Data items
..............................

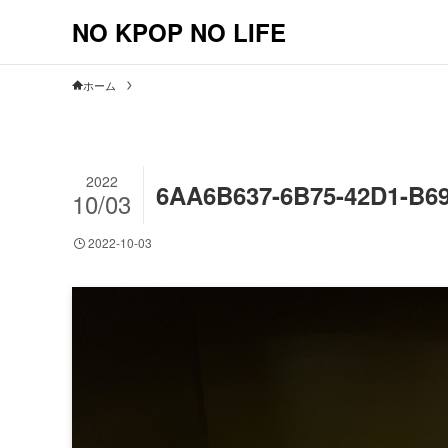
NO KPOP NO LIFE
ホーム
2022
6AA6B637-6B75-42D1-B6
10/03
2022-10-03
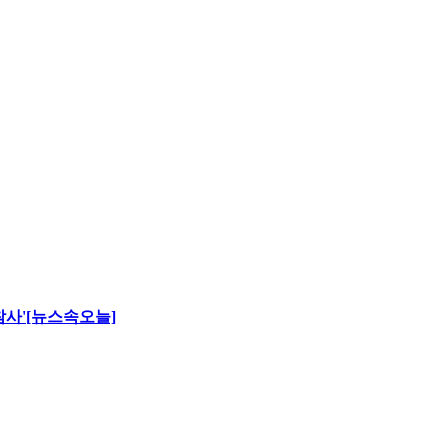
 참사'[뉴스속오늘]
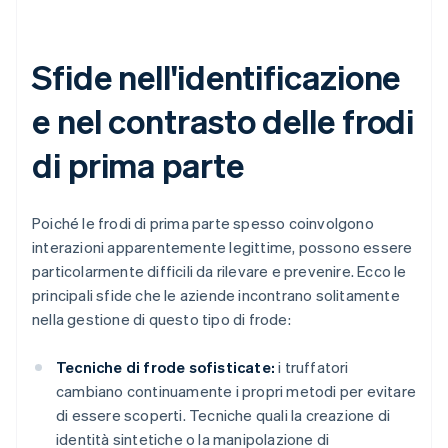
Sfide nell'identificazione
e nel contrasto delle frodi
di prima parte
Poiché le frodi di prima parte spesso coinvolgono
interazioni apparentemente legittime, possono essere
particolarmente difficili da rilevare e prevenire. Ecco le
principali sfide che le aziende incontrano solitamente
nella gestione di questo tipo di frode:
Tecniche di frode sofisticate:
i truffatori
cambiano continuamente i propri metodi per evitare
di essere scoperti. Tecniche quali la creazione di
identità sintetiche o la manipolazione di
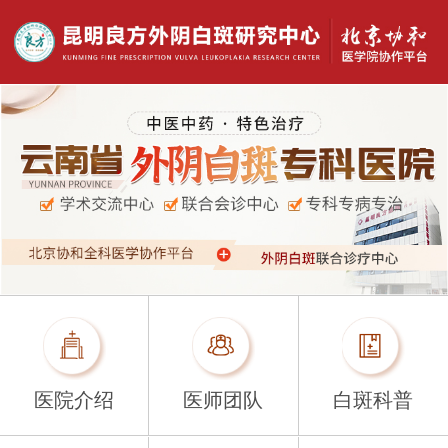
医院介绍
医师团队
白斑科普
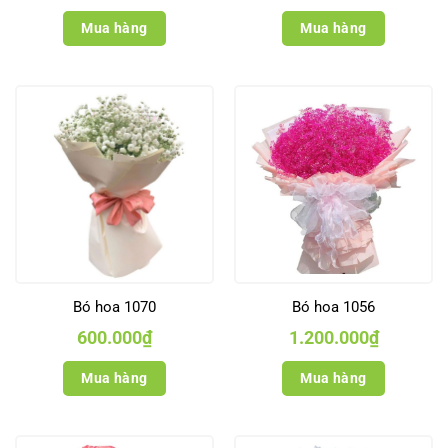
Mua hàng
Mua hàng
Bó hoa 1070
Bó hoa 1056
600.000
₫
1.200.000
₫
Mua hàng
Mua hàng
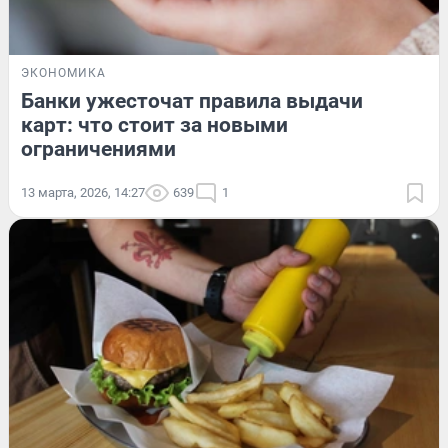
ЭКОНОМИКА
Банки ужесточат правила выдачи
карт: что стоит за новыми
ограничениями
13 марта, 2026, 14:27
639
1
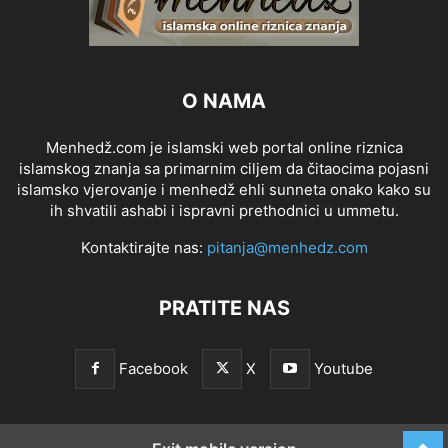
O NAMA
Menhedž.com je islamski web portal online riznica
islamskog znanja sa primarnim ciljem da čitaocima pojasni
islamsko vjerovanje i menhedž ehli sunneta onako kako su
ih shvatili ashabi i ispravni prethodnici u ummetu.
Kontaktirajte nas:
pitanja@menhedz.com
PRATITE NAS
Facebook
X
Youtube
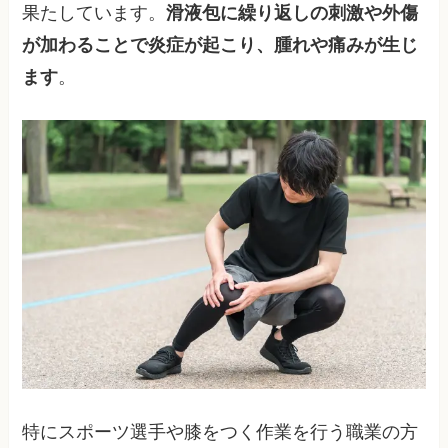
果たしています。
滑液包に繰り返しの刺激や外傷
が加わることで炎症が起こり、腫れや痛みが生じ
ます
。
特にスポーツ選手や膝をつく作業を行う職業の方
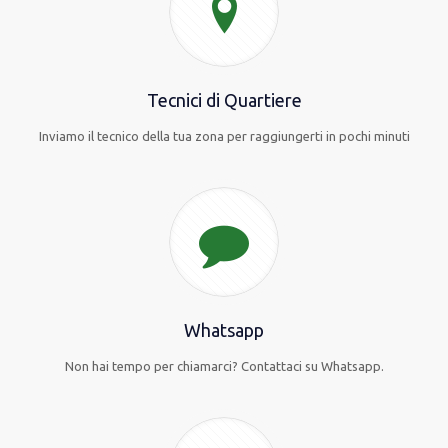
Tecnici di Quartiere
Inviamo il tecnico della tua zona per raggiungerti in pochi minuti
Whatsapp
Non hai tempo per chiamarci? Contattaci su Whatsapp.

..............................

Tell how many lines of the data above include the string "parte", with no other text in the answer.

2